India GST reform to boost consumption but strain govt revenues, Moody’s warns

The GST overhaul consolidates most rates into two slabs—5% and 18%—with goods from the old 12% and 28% categories moving lower. (Photo: HT)

India’s planned revamp of its goods and services tax (GST) will boost household consumption and support growth, but weigh on government finances, Moody’s Investors Service said Tuesday.

Approved at a 3 September GST Council meeting and effective 22 September, the new structure consolidates most rates into two slabs—5% and 18%—with goods from the old 12% and 28% categories moving lower. A new 40% rate will apply to “sin” and luxury items such as premium cars, tobacco, sugary drinks, casinos and online gaming. Food staples, medicines and insurance will be exempt.

Moody’s said the lower effective tax rates will cut prices, bolster household demand and support growth at a time when India faces external pressures from higher US tariffs.

Boost to consumption

Household consumption, which accounts for 61% of GDP, already received a push in February from income-tax threshold hikes that reduced liabilities for middle-income households. Consumption has shown strong quarter-on-quarter growth in real terms in the three months through June, the first quarter of India’s fiscal year ending March 2026, Moody’s said.

Lower prices are also expected to help contain inflation. Consumer inflation fell to 1.55% in July from a recent peak of 7.44% in July 2023 and remains well below the Reserve Bank of India’s 4% target, giving consumption more room to drive growth.

Revenue loss looms

The tax cuts, however, come at a cost. The government estimates foregone revenue this year at ₹48,000 crore (approximately $5.4 billion) from the GST restructuring. Moody’s cautioned that the eventual loss is likely to be larger, particularly from fiscal 2027 when the new regime will apply for a full year.

Tax buoyancy is already weakening: gross revenues rose just 0.8% in April-July, compared with 21% a year earlier, while expenditure surged 20%, widening the fiscal deficit to 4.7 trillion rupees, Moody’s noted.
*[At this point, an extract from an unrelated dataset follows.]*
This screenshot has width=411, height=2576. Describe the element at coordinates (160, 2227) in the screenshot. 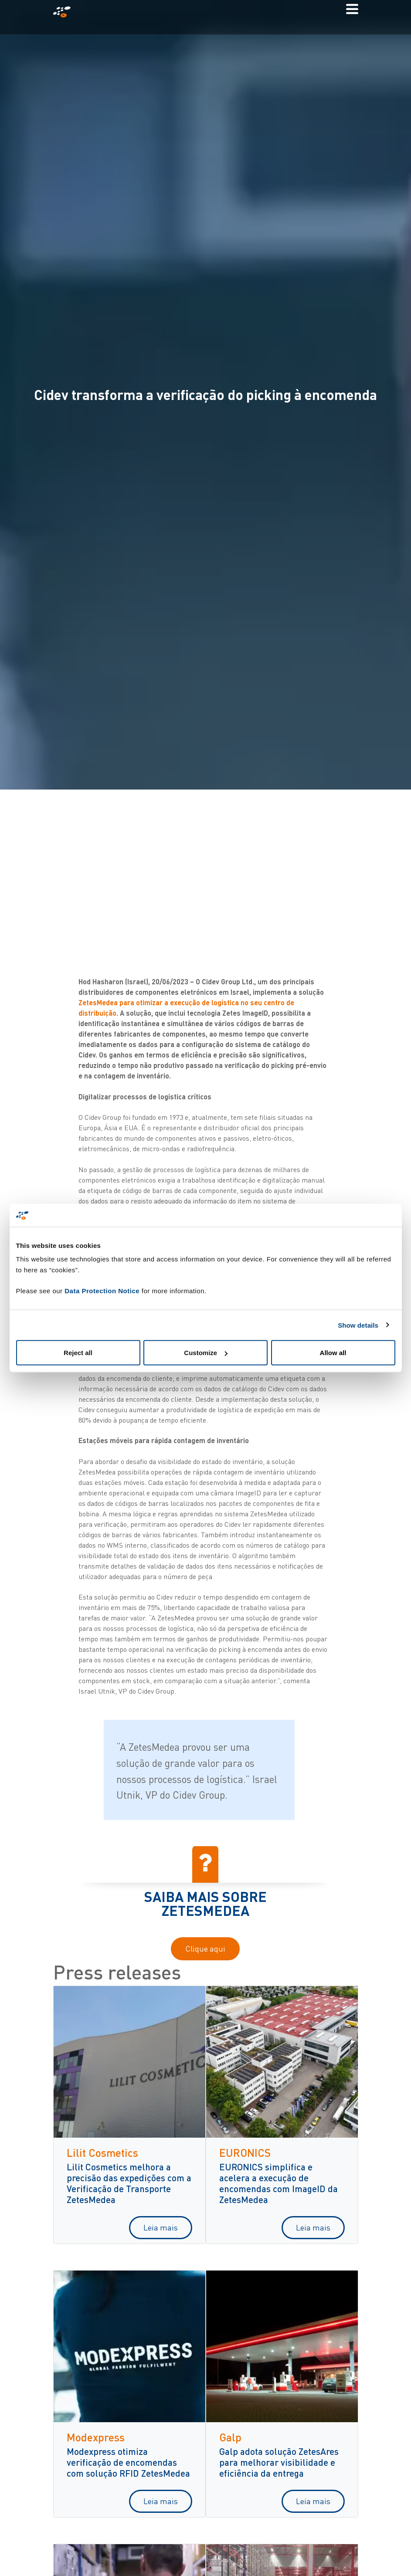 I see `Leia mais` at that location.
“The GST reforms will have mixed effects on Indian credit: while the support for growth is credit positive for some sectors, the loss of tax revenue will likely limit progress in fiscal consolidation and debt reduction,” Moody’s said.

Non-financial companies are among the likely winners. Automakers stand to gain with lower levies on small cars, two-wheelers and trucks—down to 18% from 28%. SUVs and luxury cars will be taxed at 40% but face no cess, cutting overall incidence. Consumer goods, durables and cement will also become cheaper, while non-lifesaving medicines will be taxed at 5% instead of 12%.

For insurers, GST exemptions on individual life and health policies are credit positive, though the loss of input tax credits will raise costs. Whether these are absorbed or passed to customers remains unclear, Moody’s said.

Fiscal headwinds

Moody’s cautioned that while the measures align with New Delhi’s push for consumption-led growth, they will restrain fiscal consolidation. Much of the recent surge in spending reflects the government’s effort to compensate for under-executed capital expenditure in fiscal 2024-25, it said.

Spending growth is expected to slow over the next two quarters, helping preserve consolidation trends.